The Space Race officially began on October 4, 1957, when the Union of Soviet Socialists Republic (USSR) successfully launched Sputnik 1, the world's first Earth-orbiting communications satellite. It was a big deal. The 'bird' transmitted a continuous alternate series of pulses at 20.005 MHz and 40.002 MHz, with a 300 ms on and 300 ms off time. The batteries lasted through October 26. Sputnik 1 burned up in the atmosphere on January 4, 1958.
Radio monitoring stations all across the Earth scrambled to detect and track Sputnik 1's signals while noting signal strength, frequency stability, time of detection, angle of arrival, and other parameters that were used to assess flight trajectory and electronics functions. Much of the data was voluntarily sent back to Russia from the U.S. and other nations in the interest of advancing science. Amateur radio operators played a huge role in the effort.
The front pages of newspapers everywhere splashed headlines announcing the launch of Sputnik 1, similar to the one shown of the Erie Times News, the newspaper of my adopted hometown of Erie, Pennsylvania.
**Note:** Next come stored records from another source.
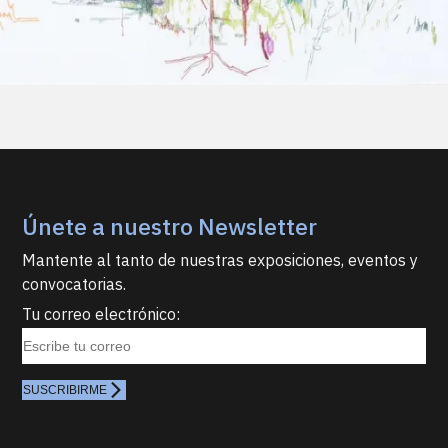
Únete a nuestro Newsletter
Mantente al tanto de nuestras exposiciones, eventos y
convocatorias.
Tu correo electrónico:
SUSCRIBIRME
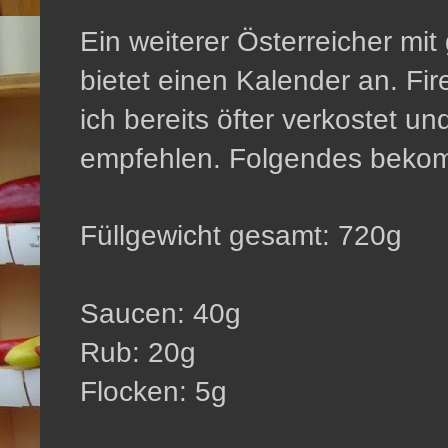
Ein weiterer Österreicher mi
bietet einen Kalender an. Fi
ich bereits öfter verkostet u
empfehlen. Folgendes bekomm
Füllgewicht gesamt: 720g
Saucen: 40g
Rub: 20g
Flocken: 5g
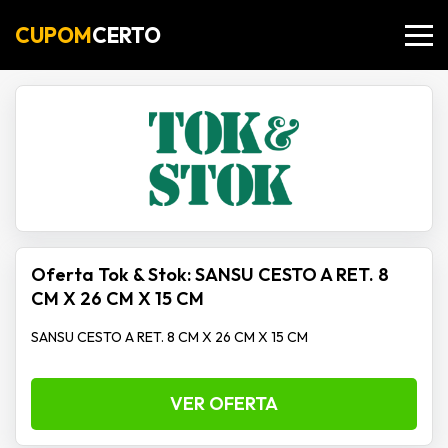
CUPOM
CERTO
Oferta Tok & Stok: SANSU CESTO A RET. 8
CM X 26 CM X 15 CM
SANSU CESTO A RET. 8 CM X 26 CM X 15 CM
VER OFERTA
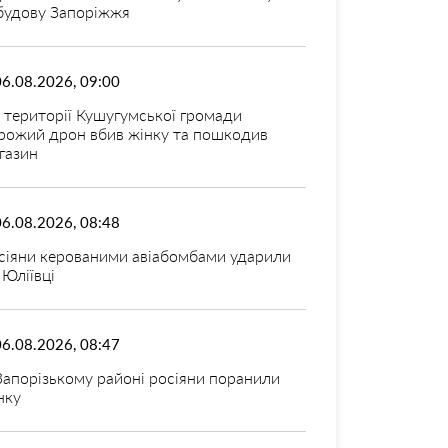
будову Запоріжжя
06.08.2026, 09:00
 території Кушугумської громади
рожий дрон вбив жінку та пошкодив
газин
06.08.2026, 08:48
сіяни керованими авіабомбами ударили
 Юліївці
06.08.2026, 08:47
Запорізькому районі росіяни поранили
нку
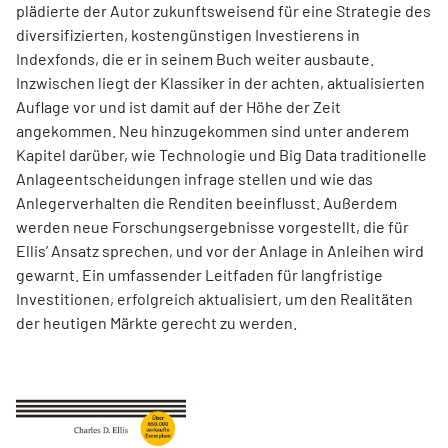
plädierte der Autor zukunftsweisend für eine Strategie des
diversifizierten, kostengünstigen Investierens in
Indexfonds, die er in seinem Buch weiter ausbaute.
Inzwischen liegt der Klassiker in der achten, aktualisierten
Auflage vor und ist damit auf der Höhe der Zeit
angekommen. Neu hinzugekommen sind unter anderem
Kapitel darüber, wie Technologie und Big Data traditionelle
Anlageentscheidungen infrage stellen und wie das
Anlegerverhalten die Renditen beeinflusst. Außerdem
werden neue Forschungsergebnisse vorgestellt, die für
Ellis’ Ansatz sprechen, und vor der Anlage in Anleihen wird
gewarnt. Ein umfassender Leitfaden für langfristige
Investitionen, erfolgreich aktualisiert, um den Realitäten
der heutigen Märkte gerecht zu werden.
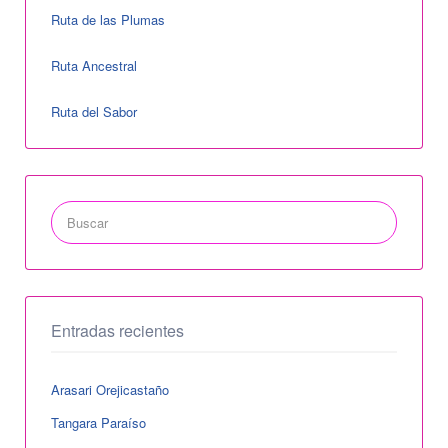
Ruta de las Plumas
Ruta Ancestral
Ruta del Sabor
Buscar
por:
Entradas recientes
Arasari Orejicastaño
Tangara Paraíso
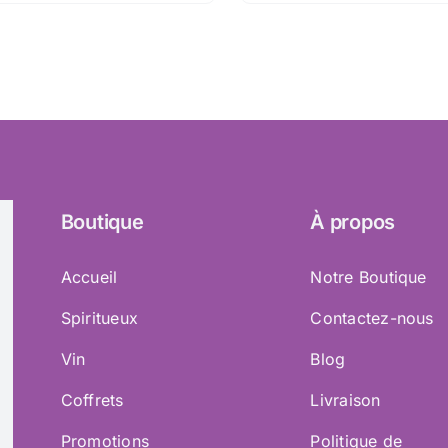
Boutique
À propos
Accueil
Notre Boutique
Spiritueux
Contactez-nous
Vin
Blog
Coffrets
Livraison
Promotions
Politique de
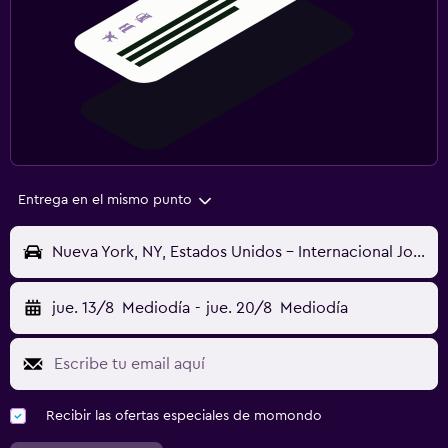
Entrega en el mismo punto
Nueva York, NY, Estados Unidos - Internacional John F. Kennedy (JFK)
jue. 13/8
Mediodía
-
jue. 20/8
Mediodía
Recibir las ofertas especiales de momondo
Back then, the Russian, Chinese, North Korean, and other Communist nations were often referred to as "The Reds" - not to be confused with the Cincinnati ball team. "Red Satellite Cuts U.S. Prestige; Probe Sought," was the headline here. National intelligence and media agencies were scrambling to learn as much as possible about the new phenomenon that represented at the same time both a significant advance in technology and a potential threat to security.
One of the lead stories, highlighted in yellow, announces, "Ham Radio Operators on Alert in Erie Area." The story is a bit hard to read due to the low scan quality of the paper; it is reproduced here:
"Ham radio operators in the Erie area were on alert last night for signals from the Russian earth satellite, according to Stan Patterson, Erie Times-News amateur radio columnist.
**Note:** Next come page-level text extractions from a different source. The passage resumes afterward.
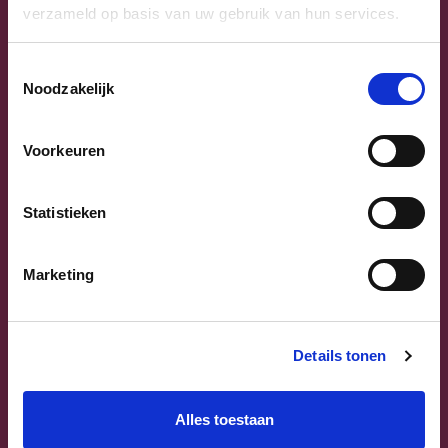
We luisterden naar waar Izegem wakker van ligt.
verzameld op basis van uw gebruik van hun services.
Dankzij jullie massale input trekken we met
ambitie en visie richting 13 oktober.
Toestemmingsselectie
Noodzakelijk
Voorkeuren
Statistieken
Marketing
Details tonen
Alles toestaan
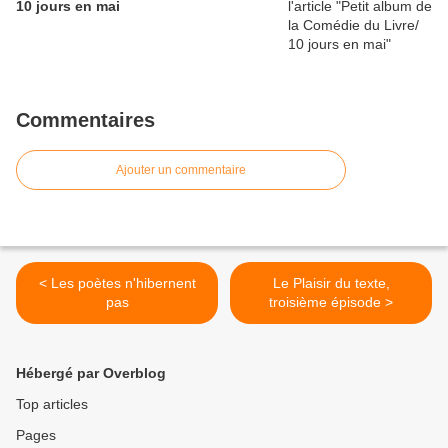
10 jours en mai
Commentaires
Ajouter un commentaire
< Les poètes n'hibernent
Le Plaisir du texte,
pas
troisième épisode >
Hébergé par Overblog
Top articles
Pages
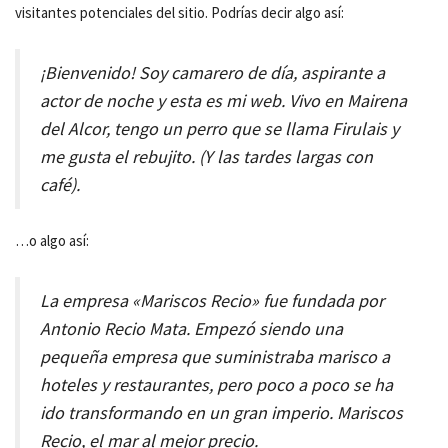
visitantes potenciales del sitio. Podrías decir algo así:
¡Bienvenido! Soy camarero de día, aspirante a
actor de noche y esta es mi web. Vivo en Mairena
del Alcor, tengo un perro que se llama Firulais y
me gusta el rebujito. (Y las tardes largas con
café).
…o algo así:
La empresa «Mariscos Recio» fue fundada por
Antonio Recio Mata. Empezó siendo una
pequeña empresa que suministraba marisco a
hoteles y restaurantes, pero poco a poco se ha
ido transformando en un gran imperio. Mariscos
Recio, el mar al mejor precio.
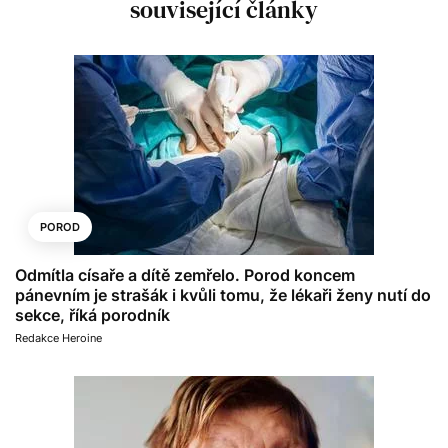
související články
POROD
Odmítla císaře a dítě zemřelo. Porod koncem
pánevním je strašák i kvůli tomu, že lékaři ženy nutí do
sekce, říká porodník
Redakce Heroine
'Erie hams should be able to pick up signals at any time from the satellite,' Patterson said. "Specific frequencies can be picked up anywhere in the satellite's orbit. They are transmitted as a regular beep every three-tenths of a second.'
Patterson said the frequencies are 20.005 megacycles and 40.002 megacycles.
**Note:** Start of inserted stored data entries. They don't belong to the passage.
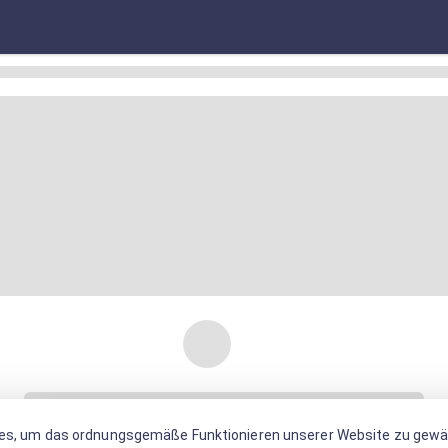
es, um das ordnungsgemäße Funktionieren unserer Website zu gewäh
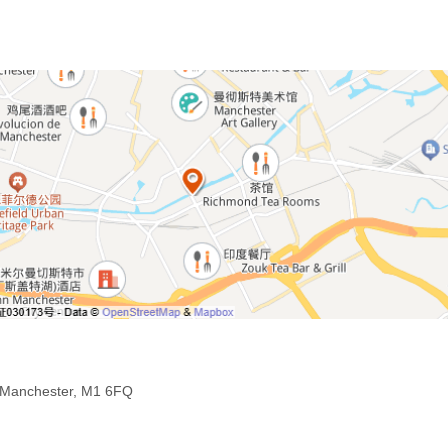
, Manchester, M1 6FQ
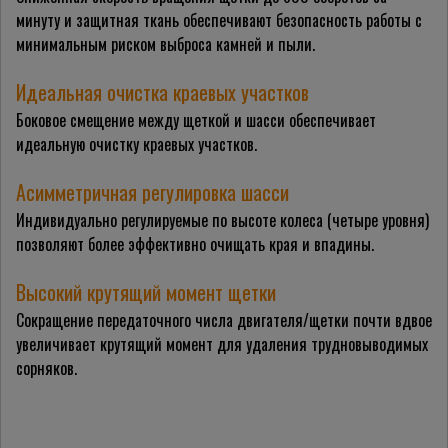
минуту и защитная ткань обеспечивают безопасность работы с
минимальным риском выброса камней и пыли.
Идеальная очистка краевых участков
Боковое смещение между щеткой и шасси обеспечивает
идеальную очистку краевых участков.
Асимметричная регулировка шасси
Индивидуально регулируемые по высоте колеса (четыре уровня)
позволяют более эффективно очищать края и впадины.
Высокий крутящий момент щетки
Сокращение передаточного числа двигателя/щетки почти вдвое
увеличивает крутящий момент для удаления трудновыводимых
сорняков.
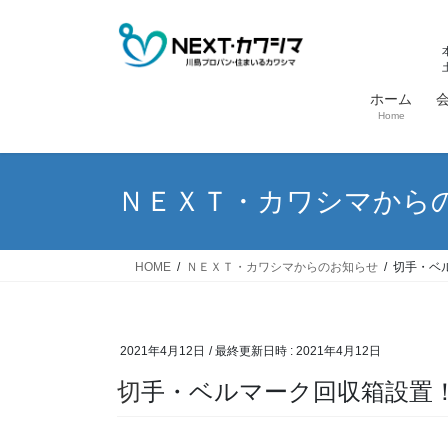
コ
ナ
ン
ビ
テ
ゲ
ン
ー
ホーム
ツ
シ
Home
へ
ョ
ス
ン
キ
に
ＮＥＸＴ・カワシマから
ッ
移
プ
動
HOME
ＮＥＸＴ・カワシマからのお知らせ
切手・ベ
2021年4月12日
/ 最終更新日時 :
2021年4月12日
切手・ベルマーク回収箱設置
A few amateur radio operators in this area were reported to have established contact with the Russian earth satellite last night but could not be reached for comment."
An Internet search for more about the Ham reports from Erie did not turn up any additional information. October 1957 was 59 years ago, so it is possible that Stan Peterson has not yet become a Silent Key. If anyone reading this story knows Stan, please let him know that we (I) would like to hear from him about the Sputnik monitoring effort here in Erie.
Note that the Erie Times-News had a dedicated amateur radio column back in the day. It had a column for model airplane enthusiasts as well. "Hands-on" hobbies where participants built and maintained most of their equipment had more of a "wow" factor in the early days of technology explosion. The availability modern ready-to-use gear has shifted focus more to operational proficiency than on the technical prowess. Some old-timers lament the evolution, but I see it as a win-win scenario because anyone who wants to can still design and/or build and/or restore vintage equipment AND operate it, while others less technically inclined or simply not wanting to spend the time can concentrate on useage skills. The level of operator proficiency in all realms of hobbies has undeniably improved due to the option.